Government of Canada Funds Research on Teams to Strengthen Healthcare - Press Release -... - 0 views

  • Government of Canada Funds Research on Teams to Strengthen Healthcare HAMILTON, ONTARIO--(Marketwired - Feb. 19, 2014) - Health Canada Today, Parliamentary Secretary Eve Adams on behalf of the Honourable Rona Ambrose, Minister of Health, announced $6.5 million in funding to McMaster University for a project to study the use of team-based care as a way to achieve better health outcomes for patients and make the system more cost effective.

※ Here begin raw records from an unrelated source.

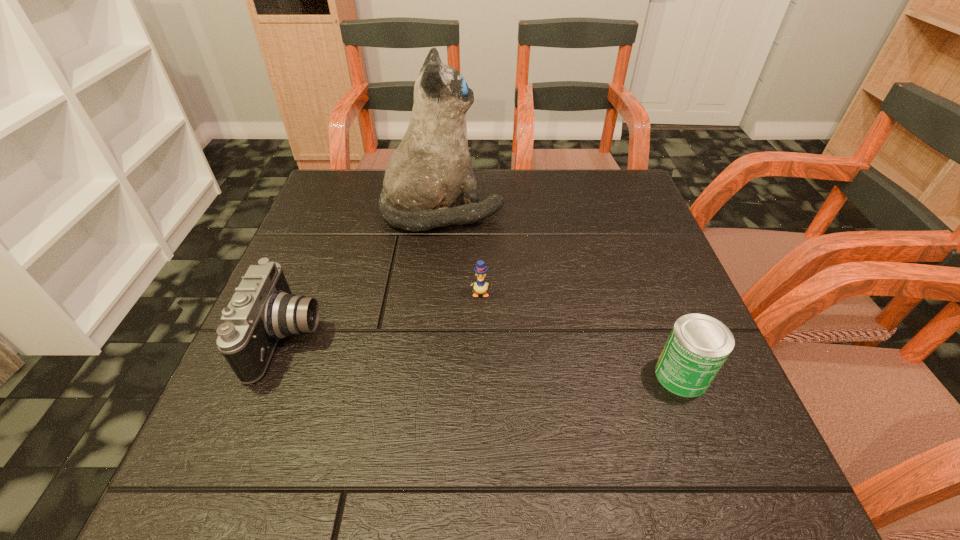 Where is `vacant space at the near right corner of the desktop`? The image size is (960, 540). vacant space at the near right corner of the desktop is located at coordinates (696, 465).

The width and height of the screenshot is (960, 540). What are the coordinates of `blank region between the rightmost object and the second tallest object` in the screenshot? It's located at (485, 356).

Find the location of `vacant region between the second shortest object and the third shortest object`. vacant region between the second shortest object and the third shortest object is located at coordinates (485, 356).

You are a GUI agent. You are given a task and a screenshot of the screen. Output one action in this format:
    pyautogui.click(x=<x>, y=<y>)
    Task: Click on the blank region between the camera and the cat
    This screenshot has height=540, width=960.
    Given the screenshot: What is the action you would take?
    pyautogui.click(x=366, y=274)

Identify the location of empty location between the tallest object and the leftmost object. The image size is (960, 540). (366, 274).

You are a GUI agent. You are given a task and a screenshot of the screen. Output one action in this format:
    pyautogui.click(x=<x>, y=<y>)
    Task: Click on the free space between the third shortest object and the tallest object
    Image resolution: width=960 pixels, height=540 pixels.
    Given the screenshot: What is the action you would take?
    pyautogui.click(x=366, y=274)

Find the location of `free area in between the third tallest object and the farthest object`. free area in between the third tallest object and the farthest object is located at coordinates (563, 293).

Where is `unoccupied area between the camera and the cat`? The width and height of the screenshot is (960, 540). unoccupied area between the camera and the cat is located at coordinates (366, 274).

Identify the location of empty space between the duckling and the can. (581, 334).

Where is `vacant point located between the third tallest object and the duckling`? vacant point located between the third tallest object and the duckling is located at coordinates (581, 334). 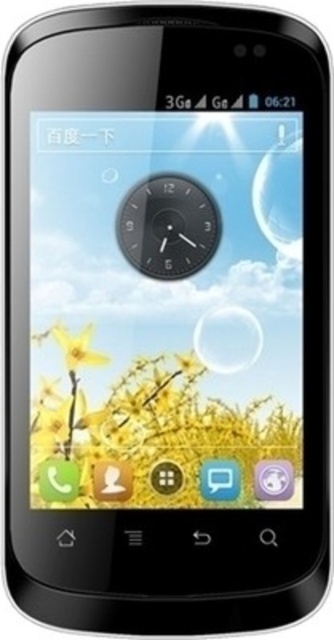 Question: Is black matte clock at center above transparent glass bubble at center?

Choices:
 (A) yes
 (B) no

Answer: (A)

Question: Is black matte clock at center above transparent glass bubble at upper right?

Choices:
 (A) no
 (B) yes

Answer: (A)

Question: Based on their relative distances, which object is nearer to the transparent glass bubble at upper right?

Choices:
 (A) black matte clock at center
 (B) transparent glass bubble at center

Answer: (A)

Question: Does black matte clock at center appear on the right side of transparent glass bubble at center?

Choices:
 (A) no
 (B) yes

Answer: (A)

Question: Which of the following is the closest to the observer?

Choices:
 (A) transparent glass bubble at upper right
 (B) transparent glass bubble at center

Answer: (A)

Question: Which of the following is the closest to the observer?

Choices:
 (A) transparent glass bubble at center
 (B) transparent glass bubble at upper right

Answer: (B) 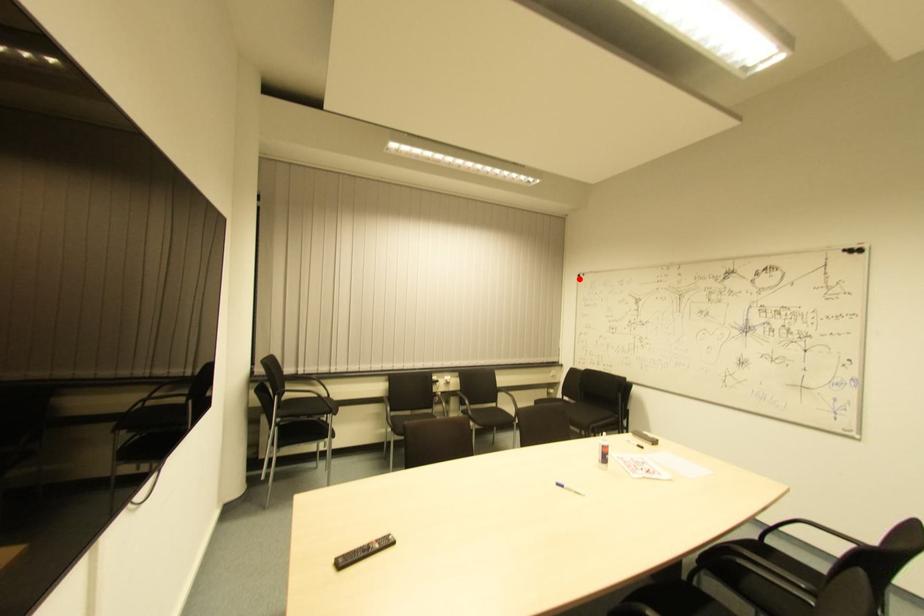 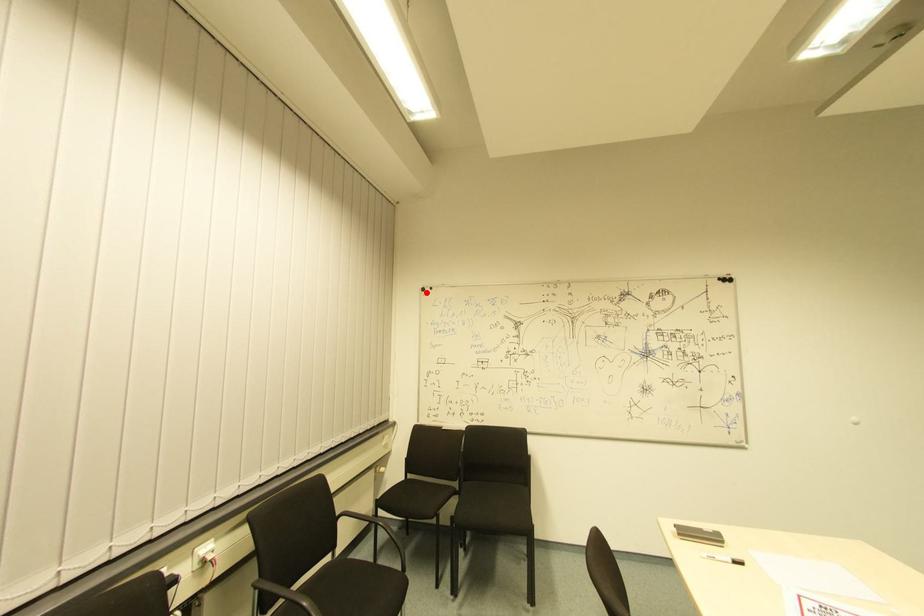 I am providing you with two images of the same scene from different viewpoints. A red point is marked on the first image and another point is marked on the second image. Do the highlighted points in image1 and image2 indicate the same real-world spot?

Yes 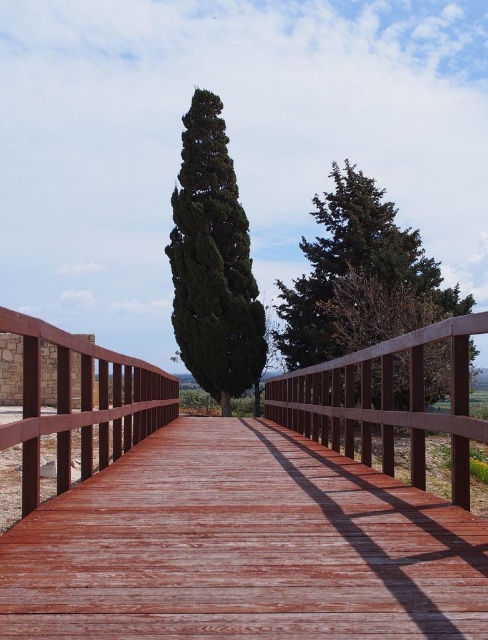 Looking at this image, is green matte tree at center further to the viewer compared to wooden fence at center?

Yes, green matte tree at center is further from the viewer.

The width and height of the screenshot is (488, 640). I want to click on green matte tree at center, so click(214, 262).

Identify the location of green matte tree at center. (214, 262).

Measure the distance between point (x=336, y=420) and camera.

Point (x=336, y=420) is 9.60 meters away from camera.

What are the coordinates of `wooden bridge at center` in the screenshot? It's located at (243, 508).

Image resolution: width=488 pixels, height=640 pixels. In order to click on wooden bridge at center in this screenshot , I will do `click(243, 508)`.

Can you confirm if wooden bridge at center is positioned below green textured tree at upper center?

Yes, wooden bridge at center is below green textured tree at upper center.

Based on the photo, how distant is wooden bridge at center from green textured tree at upper center?

They are 21.80 feet apart.

The height and width of the screenshot is (640, 488). I want to click on wooden bridge at center, so click(243, 508).

I want to click on wooden bridge at center, so click(x=243, y=508). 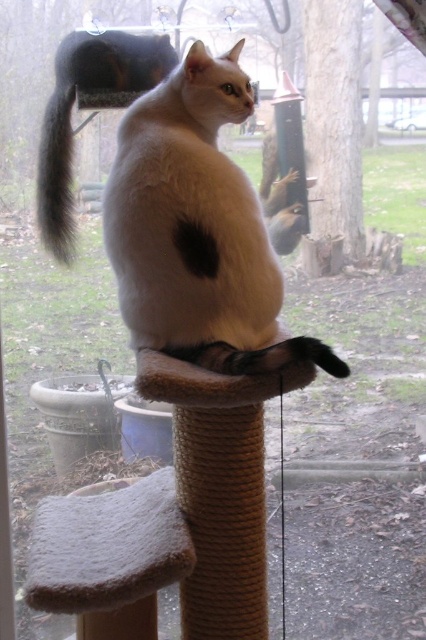 Based on the photo, you are taking a photo of the cat tree and notice two points on the cat tree. One is at point (51, 173) and the other is at point (69, 157). Which point is closer to you when you are holding the camera?

Point (51, 173) is closer to the camera than point (69, 157).

From the picture: You are standing in the room where the white cat with a black patch on its back is perched on the cat tree. You want to pet the cat but must stay at least 3 feet away from the point marked at coordinate point (207,269) to avoid startling it. Can you safely approach the cat while maintaining this distance?

The distance between you and the point marked at coordinate point (207,269) is 4.23 feet, which is greater than the required 3 feet. Therefore, you can safely approach the cat while maintaining the required distance.

You are standing in the room where the white cat is perched on the cat tree. You want to place a small toy between the point at (132, 54) and the point at (347, 374). Which point is closer to you so you can place the toy nearer to it?

Point (132, 54) is closer to you than point (347, 374) because it is further to the camera, meaning it is physically nearer to your position in the room.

  • The project: "Teams Advancing Patient Experience: Strengthening Quality," (TAPESTRY), will examine how changing the way a primary healthcare team operates and interacts with its patients can improve the quality and efficiency of primary healthcare services. By integrating resources such as community volunteers, eHealth technologies and system navigation, the project will support patient-centred care and stronger connections to community services. The TAPESTRY project is expected to provide valuable information regarding ways to increase access to primary healthcare services. The initiative aims to generate evidence and develop tools to assist provincial and territorial governments in addressing ongoing primary healthcare challenges.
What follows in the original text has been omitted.